Sponsored by Juan Ciscomani (R-AZ)
What it does
This bill would modify the charter school facilities grant program under the Elementary and Secondary Education Act in four ways: (1) it restructures the State Facilities Aid Program to award competitive grants to state entities for up to 5 years, covering up to 60% of costs for acquiring, leasing, renovating, or financing charter school facilities; (2) it declares that funds under the charter school program do not create a "federal interest" in property, removing federal recording and reporting requirements on facilities purchased with these funds; (3) it extends annual reporting requirements for credit enhancement grant recipients to 10 years post-grant; and (4) it expands allowable uses of high-quality charter school grants to include facility location assistance, building code compliance help, and a new revolving loan fund for facility acquisition and renovation.
Who benefits
Charter school operators and their students — particularly those in low-income and rural communities — who would gain improved access to adequate, affordable facilities. Charter school students broadly (approximately 3.7 million enrolled nationally). State education agencies that would receive competitive federal grants. Private and nonprofit organizations that partner with state entities to provide the non-federal matching share. Developers and contractors involved in charter school facility construction and renovation. Families in underserved areas who may gain access to additional school options.
Who is hurt
Traditional public school districts that may face increased competition for students and per-pupil funding. Property taxpayers in states where charter expansion increases overall education spending. Traditional public school students if per-pupil funding is diverted.
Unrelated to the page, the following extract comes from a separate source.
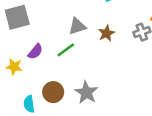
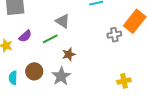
gray triangle: (77, 26) -> (63, 21), turned 42
brown star: (106, 33) -> (69, 54), moved

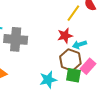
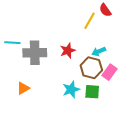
red star: (65, 36) -> (68, 51), moved
green square: (73, 75) -> (92, 92), moved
Municipalities and localities whose ability to impose deed restrictions or land-use conditions on surplus public property would be discouraged under the bill's grant priority criteria. Federal taxpayers who bear the cost of the grants. Entities that currently benefit from federal interest protections on federally funded property, as removing the federal interest could reduce accountability for how facilities are ultimately used.
Supporters argue
Supporters argue that charter schools — which serve roughly 3.7 million students, disproportionately in low-income and minority communities — face a structural disadvantage because they receive no automatic access to public school buildings or the tax-exempt bond financing available to traditional districts. They contend that facility costs consume up to 20% of charter school budgets, directly reducing per-pupil instructional spending, and that this bill addresses a documented inequity by giving states tools to close that gap. They further argue the 60/40 federal-to-state cost share and competitive grant structure ensure accountability while preserving state flexibility.
Opponents argue
Opponents argue that expanding federal charter school facility funding diverts scarce resources from traditional public schools, which serve the vast majority of students and already face deferred maintenance backlogs estimated in the hundreds of billions of dollars. They contend that removing the "federal interest" designation from federally funded properties weakens accountability — potentially allowing facilities purchased with public dollars to be sold or repurposed without federal oversight. They further argue that prioritizing states that limit local deed restrictions on surplus property effectively pressures localities to cede land-use authority, raising Tenth Amendment concerns about federal conditions on state and local governance.